Mortefi frowns. “What? Why are you also looking at me like I’ve grown three heads?”
Here so early, when he’s usually on the dot…no signs of sleep deprivation, in an evidently good mood, no coffee in hand? Strange. I’m missing something. He raises a hand to his chin, meeting the quizzical glare directed at him with his own unfocused gaze. Wait—unless…that is also related?
A single plausible explanation reveals itself in Xiangli Yao’s mind. It certainly isn’t what he would have expected, but it’s promising enough to hazard a guess.
He tilts his head at Mortefi. “Since when were you in a relationship with General Jiyan?”
Mortefi chokes on air.
“Ah,” Xiangli Yao smiles. “So my guess was right?”
“How the hell did you arrive at that conclusion?” Mortefi splutters.

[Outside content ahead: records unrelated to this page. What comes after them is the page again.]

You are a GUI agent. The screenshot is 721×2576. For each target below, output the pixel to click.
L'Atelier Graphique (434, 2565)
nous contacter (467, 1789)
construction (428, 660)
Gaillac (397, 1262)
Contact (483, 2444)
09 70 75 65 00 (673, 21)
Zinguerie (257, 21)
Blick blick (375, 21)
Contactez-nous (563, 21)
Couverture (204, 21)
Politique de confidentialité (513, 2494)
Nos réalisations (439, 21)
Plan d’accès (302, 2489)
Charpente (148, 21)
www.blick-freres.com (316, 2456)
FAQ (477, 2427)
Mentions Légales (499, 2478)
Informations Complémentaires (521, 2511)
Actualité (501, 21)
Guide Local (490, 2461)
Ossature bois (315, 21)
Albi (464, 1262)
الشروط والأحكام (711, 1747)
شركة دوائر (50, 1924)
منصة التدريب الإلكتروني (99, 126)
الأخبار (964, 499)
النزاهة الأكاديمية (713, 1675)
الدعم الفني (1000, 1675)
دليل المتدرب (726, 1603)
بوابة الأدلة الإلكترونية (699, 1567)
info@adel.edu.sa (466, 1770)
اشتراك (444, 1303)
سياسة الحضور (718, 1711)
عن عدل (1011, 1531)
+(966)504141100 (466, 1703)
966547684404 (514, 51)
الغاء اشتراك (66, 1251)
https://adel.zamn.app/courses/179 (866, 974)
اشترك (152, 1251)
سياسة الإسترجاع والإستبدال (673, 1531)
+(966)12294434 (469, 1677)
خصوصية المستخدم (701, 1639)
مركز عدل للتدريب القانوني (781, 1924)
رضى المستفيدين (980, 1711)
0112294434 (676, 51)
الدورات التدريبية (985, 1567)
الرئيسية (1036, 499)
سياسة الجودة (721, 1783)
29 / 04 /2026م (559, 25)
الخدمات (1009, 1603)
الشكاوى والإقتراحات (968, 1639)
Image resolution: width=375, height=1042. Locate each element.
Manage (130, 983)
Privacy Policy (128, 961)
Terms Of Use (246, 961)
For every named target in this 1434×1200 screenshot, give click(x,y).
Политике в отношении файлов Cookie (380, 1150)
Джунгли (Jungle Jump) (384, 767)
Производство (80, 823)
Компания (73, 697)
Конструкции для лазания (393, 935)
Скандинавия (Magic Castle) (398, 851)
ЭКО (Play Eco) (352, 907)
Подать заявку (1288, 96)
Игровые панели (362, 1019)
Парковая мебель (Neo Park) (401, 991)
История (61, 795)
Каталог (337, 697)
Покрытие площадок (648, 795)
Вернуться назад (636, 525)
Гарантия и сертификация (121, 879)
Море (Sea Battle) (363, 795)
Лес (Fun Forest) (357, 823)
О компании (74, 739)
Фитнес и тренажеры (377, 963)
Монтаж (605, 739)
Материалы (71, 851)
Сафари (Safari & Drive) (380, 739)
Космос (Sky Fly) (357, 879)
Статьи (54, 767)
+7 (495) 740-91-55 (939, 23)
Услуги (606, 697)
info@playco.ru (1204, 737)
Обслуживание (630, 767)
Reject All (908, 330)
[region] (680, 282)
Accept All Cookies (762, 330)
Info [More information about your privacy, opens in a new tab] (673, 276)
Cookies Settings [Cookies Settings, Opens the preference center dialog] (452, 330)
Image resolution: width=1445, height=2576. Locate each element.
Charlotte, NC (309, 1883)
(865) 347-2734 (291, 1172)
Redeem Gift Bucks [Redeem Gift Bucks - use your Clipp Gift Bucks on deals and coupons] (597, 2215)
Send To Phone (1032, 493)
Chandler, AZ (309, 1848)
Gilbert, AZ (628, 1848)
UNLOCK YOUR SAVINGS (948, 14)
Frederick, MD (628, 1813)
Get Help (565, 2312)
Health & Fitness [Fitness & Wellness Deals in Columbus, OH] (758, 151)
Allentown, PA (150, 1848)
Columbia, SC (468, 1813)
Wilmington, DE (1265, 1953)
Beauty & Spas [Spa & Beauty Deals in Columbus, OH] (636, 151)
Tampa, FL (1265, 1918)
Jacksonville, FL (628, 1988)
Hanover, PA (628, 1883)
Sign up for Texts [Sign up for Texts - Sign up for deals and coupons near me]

“You might arrive at the same conclusion, if you were me,” he returns mirthfully. “How else would you explain all the signs of you having fixed your biological clock: showing up early, improved mood, energized to the extent of no longer requiring coffee to get through the morning? Our colleagues have been telling me that you've been possessed, concussed, poisoned, so on and so forth—but I think you must have had a reason for doing so. Coincidentally, the General has been showing up later than usual for work. He even brought breakfast with him this morning, instead of settling for rations as he usually would; naturally, there is a rather interesting conclusion I can draw here, which you have just proven to be correct. Those waffles you made look delectable, by the way. General Jiyan is a lucky man.”
By the time he finishes, Mortefi’s face is buried in his hand. Without another word, he walks past the Principal Investigator and reaches for the door handle.
“Leaving already?” Xiangli Yao calls out to him. “Didn’t you have something to ask me? And how should I assure everyone that you’re not possessed? Do I tell them the truth? Mortefi?”
The door locks shut. Xiangli Yao blinks. Then he chuckles to the empty room, wondering what he should do with this new information.
Since Mortefi didn't stop him, a little contribution to the rumor mills wouldn’t hurt…right?